Comparing Unequal Dictionaries

SergeantMike67 · December 18, 2020, 2:35pm

So after reading about everything I can find on the subject, I am going to throw in the towel and ask.

I have 2 dictionaries “a” and “b”
a = 4-element Array{Pair{Union{Missing, Int16},Int64},1}:
133 => 2
135 => 9
137 => 1
143 => 4

b = 6-element Array{Pair{Union{Missing, Int16},Int64},1}:
129 => 10
131 => 9
133 => 8
135 => 14
137 => 2
141 => 1

what I want to do is get the difference between the values in each key

the code I have so far is

for (index,value) in a
for (indexj,valuej) in b
if index==indexj
difference= abs(value-valuej)
end
end
end

However, because the Dictionaries are of unequal size, I cannot get the numbers for 129 and 141 in “b” and 143 in “a” because there isn’t a match in both sets. How do I get these values included in the sum of differences?

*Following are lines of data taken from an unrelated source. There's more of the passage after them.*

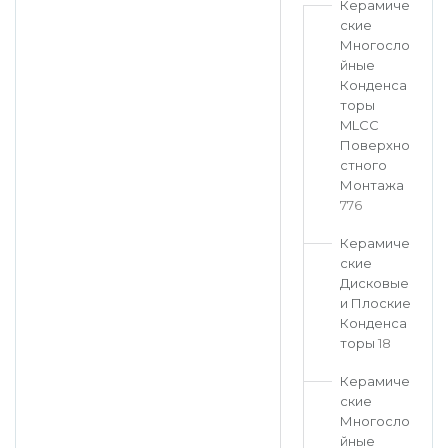
Керамиче
зыл
Нарьян-Мар
Петрозаводск
Саратов
ские
Многосло
йные
Конденса
торы
MLCC
Поверхно
стного
Монтажа
776
Керамиче
ские
Дисковые
и Плоские
Конденса
торы
18
Керамиче
ские
Многосло
йные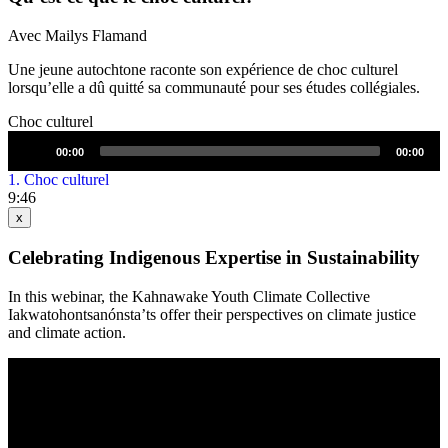
Avec Mailys Flamand
Une jeune autochtone raconte son expérience de choc culturel
lorsqu’elle a dû quitté sa communauté pour ses études collégiales.
Choc culturel
Lecteur
00:00
00:00
audio
1.
Choc culturel
9:46
x
Celebrating Indigenous Expertise in Sustainability
In this webinar, the Kahnawake Youth Climate Collective
Iakwatohontsanónsta’ts offer their perspectives on climate justice
and climate action.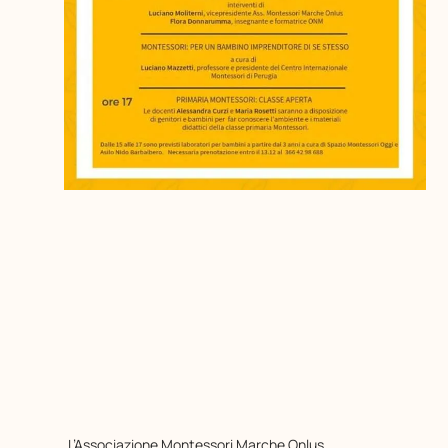
L’Associazione Montessori Marche Onlus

Rudi79 · December 18, 2020, 3:10pm

It depends on what you want. What should the difference be if one key is not present in both dicts?
Assuming a default value of 0, the result could look something like

difference = sum(values(mergewith( (x,y) -> abs(x-y), a, b)))

Or a bit more verbose so you can better see what is going on could be:

diff = 0
same = intersect(keys(a), keys(b))
for i in same
    diff += abs(a[i]-b[i])
end
for i in setdiff(keys(a), same)
    diff += a[i]
end
for i in setdiff(keys(b), same)
    diff += b[i]
end

I would also like to suggest reading this post:

SergeantMike67 · December 18, 2020, 3:46pm

oops sorry, should have followed the formatting structure. Will do so in the future

When I try the one line statement, I get this error:

ERROR: MethodError: no method matching mergewith(::var"#21#22", ::Array{Pair{Union{Missing, Int16},Int64},1}, ::Array{Pair{Union{Missing, Int16},Int64},1})
Closest candidates are:
  mergewith(::Any) at abstractdict.jl:350
  mergewith(::Any, ::AbstractDict, ::AbstractDict...) at abstractdict.jl:348
Stacktrace:
 [1] top-level scope at none:1

I am using V1.5.1. I am curious as to why I am getting this error

contradict · December 18, 2020, 7:01pm

Because you aren’t using dictionaries. Your a and b are

a = 4-element Array{Pair{Union{Missing, Int16},Int64},1}:

I’m not sure how you got there, maybe by calling collect on a Dict{Union{Missing, Int16}, Int64}? In any case, try applying Dict() to a and b before mergewith

SergeantMike67 · December 18, 2020, 7:49pm

I did use a collect to pull out the two groups of data from a larger dataframe.

contradict · December 19, 2020, 12:26am

Oh, in that case there might be a way to do what you want while keeping things in a Dataframe. Can you show a more complete example of what you want to accomplish?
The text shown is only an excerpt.